Paper ID: 1489
Title: Optimal integration of visual speed across different spatiotemporal frequency channels

Submitted by Assigned_Reviewer_4

Q1: Comments to author(s). First provide a summary of the paper, and then address the following criteria: Quality, clarity, originality and significance. (For detailed reviewing guidelines, see

I agree with the other reviewers that more could be done to constrain the specifics of the cue integration mechanism. However, I believe that if the data set is expanded, allowing the models to be better constrained, then the paper is appropriate and interesting for the NIPS community.

I have left my quality score as it was, but I agree with the other reviewers that the paper merits a ``1'' rather than a ``2'' for impact score.

This paper extends an existing model for the perception of visual speed that uses a Bayesian observer model acting on the activity of independent spatiotemporal frequency channels. Previously, the model accounted for illusions of perceived speed by postulating the Bayes-optimal combination of noisy sensory representations with a prior for slow speeds. Here this model is extended to operate on spatiotemporal filter outputs, allowing the model to account for changes in perceived speed as a function of spatial frequency. The revised model is shown to provide a good fit to human speed discrimination data.

The model is elegantly simple and provides a good fit to data. The model is a useful extension of previous work, providing a more general and neurophysiologically plausible version. The behavioral experiment is straightforward and clearly makes the case for the addition of the normalization mechanism. The paper is concise and clearly written.


-- ``The perception of combined stimuli can therefore be fully predicted by optimal combining responses from individual spatiotemporal frequency channels.''
This statement (``fully predicted'') seems too strong to me for two reasons: 1) while bias is predicted really well, threshold fits are less impressive and 2) no new data has been predicted (all data were used in the model fits). It would be interesting to see the cross-validated area under the ROC between the two models and the Gaussian fits to give the reader a better sense of the scale of the prediction improvement.

On thresholds, while it's hard to say from three data points, is there a plausible reason for my impression that the discrimination thresholds for combined stimuli seem to decline more steeply before plateauing (e.g. power law or exponential) rather than the more linear predictions of the model? That is, the threshold predictions at high contrasts are good, but thresholds at low contrasts might be under-predicted whereas thresholds at medium contrasts are over-predicted. Would the ``Foley function'' with the exponent of the numerator set to 2.4 (instead of 2 in your CRF) provide a better fit to those data due to the accelerating contrast response early in the function?

If I understand correctly, the channel variances \sigma^2 correspond to (or can be transformed to give) the bandwidths of the hypothetical channels. Can the authors comment on whether the bandwidths estimated in their model fits correspond to bandwidths of spatiotemporally-oriented filters measured elsewhere (e.g. physiology, psychophysical masking paradigms)?

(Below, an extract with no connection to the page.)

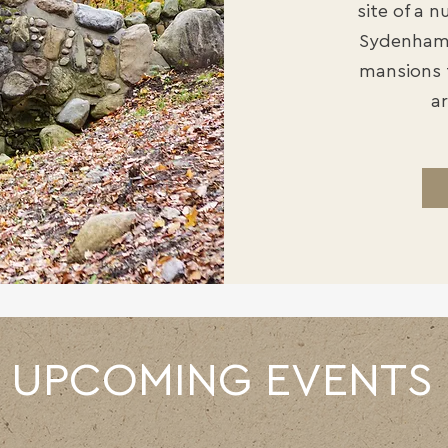
site of a 
Sydenham 
mansions 
ar
UPCOMING EVENTS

Line 367: ``The model also fully supports previous accounts on the shape of the prior for speed: the slope of the linear approximation of the prior probability density is negative and conforms to previously reported values.'' Where in the manuscript is the slope of the prior reported (or any fitted model parameters for that matter)? A small table of best-fitting model parameters and their standard errors would be of use here.

-- How easily can the two-channel model derivation be extended? Will multi-channel (> 3) responses require numerical approximations?

Minor points:

Line 85: grammar... "proposing that the visual system treats the responses in individual spatiotemporal frequency channel as independent cues".
Line 103: grammar... "only those unit" should be "units"
Line 107: grammar... "An moving stimulus" should be "A moving stimulus"
Line 131: typo "r2,"
Line 242: typo "agains data"

I found the paragraph beginning Line 256 unclear, and I didn't really understand the stimulus combinations until reading the results. I think it would be clearer to write something like:
``There were four simple stimuli: a 0.5 c/deg grating presented at 22.5% contrast, and three 1.5 c/deg gratings presented at 7.5, 22.5 and 67.5% contrast respectively. Combined stimuli were superpositions of the lower and higher frequency simple stimuli, in either a ``peaks-add'' or ``peaks-subtract'' configuration.''

Line 261:``We used a broadband stimulus regulated by an adaptive staircase as reference.'': it would be useful to explicitly state here that it is the speed of the reference that is under adaptive control.

Line 315: ``we plot the peaks-add conditions as black squares, and the peaks-subtract conditions as black triangles.'' I see no black triangles in the figure; I assume these were separated into separate panels.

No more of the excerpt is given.